Obtaining sufficient dosages poses an additional challenge. The usual permitted prescription -- three ampoules of morphine per day – has an effect for only about 12 hours, Dr. Karapetian said.
One Yerevan resident told EurasiaNet.org that he spent two days fighting to increase the prescribed amount of painkillers for his 39-year old wife, who is dying from lung cancer. The man only gave his first name, Manvel, since his children do not yet know about their mother’s diagnosis. “Her physician prescribed a higher dose [of morphine], but the chief doctor [at the hospital] would not allow it, for no reason, and only after going to lawyers for help and getting Healthcare Ministry employees involved was I able to get the painkillers,” said Manvel.
Frustrated by seemingly unnecessary obstacles, some Armenians suspect medical personnel of selling what should be free morphine on the black market. One local, privately owned company, Arpharmacia, supplies the drug to the Ministry of Healthcare.

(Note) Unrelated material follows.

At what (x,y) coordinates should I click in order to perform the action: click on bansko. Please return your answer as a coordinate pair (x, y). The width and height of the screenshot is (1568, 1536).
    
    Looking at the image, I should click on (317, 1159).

An official from the national police’s anti-drug-trafficking office claims that illegal peddling of morphine is a rare occurrence. “There might be two to three cases per year, when medical morphine appears on the black market,” said Lt. Col. Artur Minasian. In general, he continued, a doctor’s refusal to increase a morphine dosage has more to do with trying “to avoid the headache” involved with securing official permission for the prescription.

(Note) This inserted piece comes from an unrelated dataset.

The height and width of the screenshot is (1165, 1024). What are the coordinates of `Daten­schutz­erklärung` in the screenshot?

Suren Krmoian, chief of staff at the Ministry of Healthcare, conceded that dying patients’ access to painkillers is problematic, but maintained that a bill expected to be submitted by the government this year would improve the situation. Under intended changes, only a patient’s doctor and another physician employed at the clinic where the patient is registered would need to authorize the use of morphine, Krmoian said.
Palliative-care advocates do not expect an imminent breakthrough, but believe that public awareness of the problem, at least, is increasing. “The progress is slow, but the will is obvious,” noted Dr. Connor.
Gayane Abrahamyan is a freelance reporter and editor in Yerevan.